The major cause for warping at the corners is shrinkage of the material. It also tends to happen more when lines are in parallel, because they are then straining all in the same direction. When using brim, the shrinkage of the brim lines causes the brim lines to pull more tightly together rather than pull on a loose end, so shrinkage has less of an effect then. This is also why concentric skin is so effective at increasing build plate adhesion.
Just my thoughts. But I don't think this spider technique has ever been actually tried. It might 'absorb' some of the stress pulling from the inside of the model. Who knows?
I never experienced problems with the raft coming loose. What printer do you have? What material are you using?
Do you think your technique would work better than just increasing the raft margin include the area which would have been covered with fingers?
Note that the middle of your picture shows an implementation problem: what to do with overlapping fingers? Imagine a small deep crevice; the only fingers possible in that crevice would overlap with each other or with the model..

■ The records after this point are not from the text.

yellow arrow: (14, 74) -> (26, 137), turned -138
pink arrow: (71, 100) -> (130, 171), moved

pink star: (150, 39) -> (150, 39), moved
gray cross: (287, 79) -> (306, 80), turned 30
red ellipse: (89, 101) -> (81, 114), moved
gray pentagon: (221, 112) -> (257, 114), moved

I'm running an Airwolf HDx (free to me since it was "broken"; just a failed limit switch) via OctoPrint. Printing ABS. But that, imho, has no relevance on if this idea has any merit. I've been asking around a little and have not heard of anyone even trying this method.
One of the problems I've been having is that the raft itself starts to peel (ever so slightly) even before the part is started. That of course grows once the part does start. This never happens with a brim but I don't trust my bed's level and prefer the finish I get from a rafted part. This to me indicates that it's the thickness of the raft that is causing the initial peeling which is why I want to add a brim to my raft which started this whole thought process.

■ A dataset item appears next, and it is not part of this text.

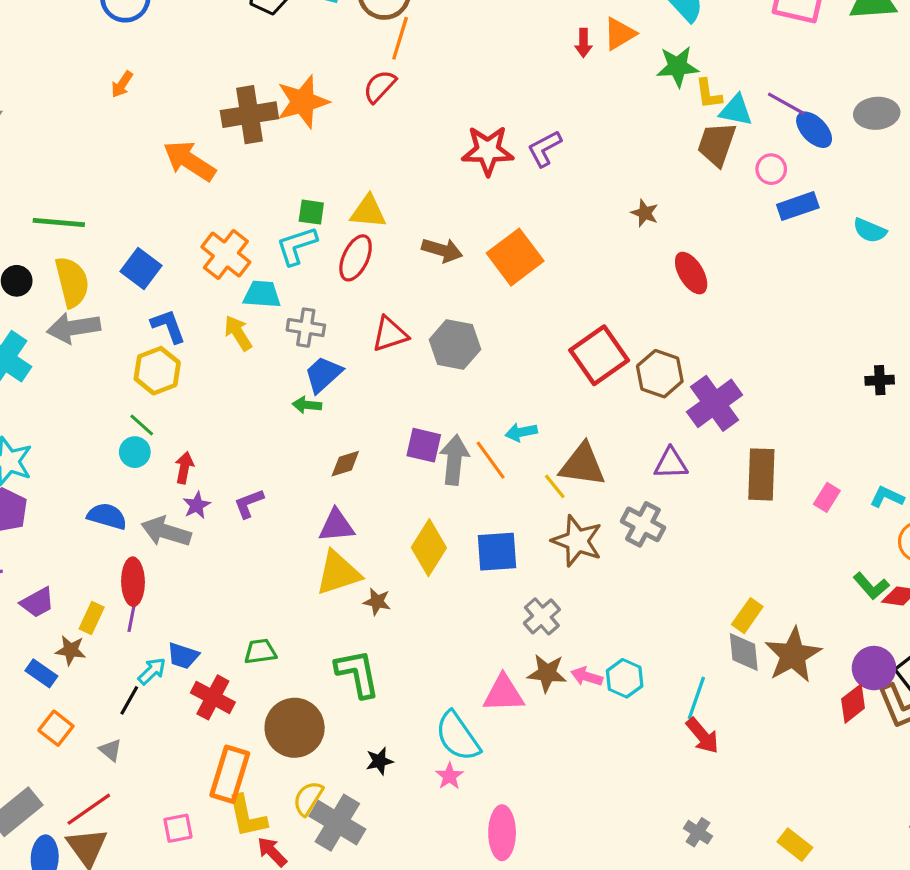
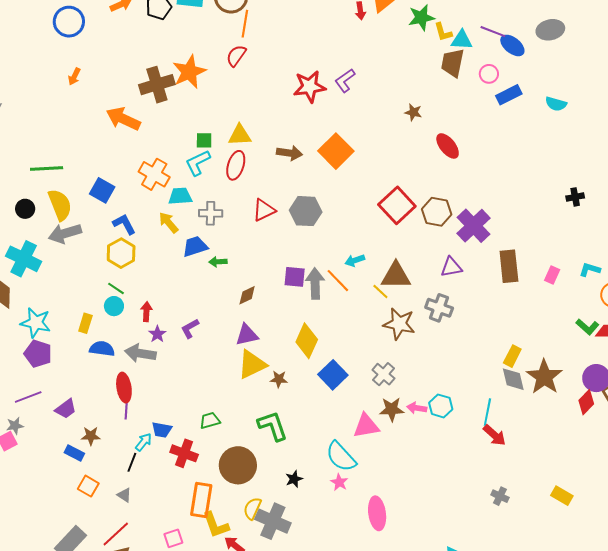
blue trapezoid: (323, 374) -> (195, 246), moved, turned 32
blue square: (497, 552) -> (333, 375), moved, turned -32
yellow rectangle: (92, 618) -> (85, 323), moved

Ultimately however, yes, I think fingers would be better than a brim. If one finger peels, it doesn't spread to the adjacent fingers immediately. This is the opposite of what a brim does. If the brim / raft starts to fail, it will keep peeling and spread to adjacent sections. The hope is just that it doesn't start peeling in the first place.
Specifically, I think this method would be able to achieve the same level of bed adhesion as a brim with drastically less material.
I was trying to show a method for dealing with concave corners in my picture. Unfortunately, that intent was not completely captured in mspaint. Clearly, overlapping with the model would be a no-no.
A simple technique for terminating fingers that would otherwise be too long: grow each line until it hits another line or it's max length is reached. (implementation details would probably vary for performance reasons)
A couple small thoughts I forgot to mention originally:
Specifically, these options are intended to be used to be able to replicate the finger equivalent of "mouse ears" (extra brim at sharp convex corners).
I do think the idea has some merit, but it is quite a hassle to implement. Of course you are free to do so and set up a pull request to get your code changes merged.
In the mean while I am putting two new features on our priority list:
I'll second the mouse ears. This is a technique people have been manually designing since the very early days of rep-rap.
Not as convinced on usefulness of raft + brim. Though I have heard this requested by one LulzBot user :neutral_face:
I'm having issues with edge/corner peeling on some prints. I've bumped up my raft margin plenty and don't want to keep cranking it up and waste a bunch of filament.
In observing these peel-ups, they only seem to happen on relatively convex edges once more than one layer has been added, seemingly to do with new layers shrinking as they're added.
One way I thought would be a good possible fix for this is an extra brim for the raft specifically. This has basically been requested in another issue https://github.com/Ultimaker/Cura/issues/942.
While thinking about this problem more, I had a seemingly new idea for a possibly better bed adhesion technique:
Spider Fingers
The implementation would be a bunch of single layer sticks that stick out normal to the edge of the base layer.
The idea is that since edges and convex corners peel the most we want to reduce those as much as possible. These sticks make the peeling happen ideally only at their distal end where we really don't care and they don't get to peel under the real part.
Once the print is complete, the fingers should be able to break off because they're thin enough.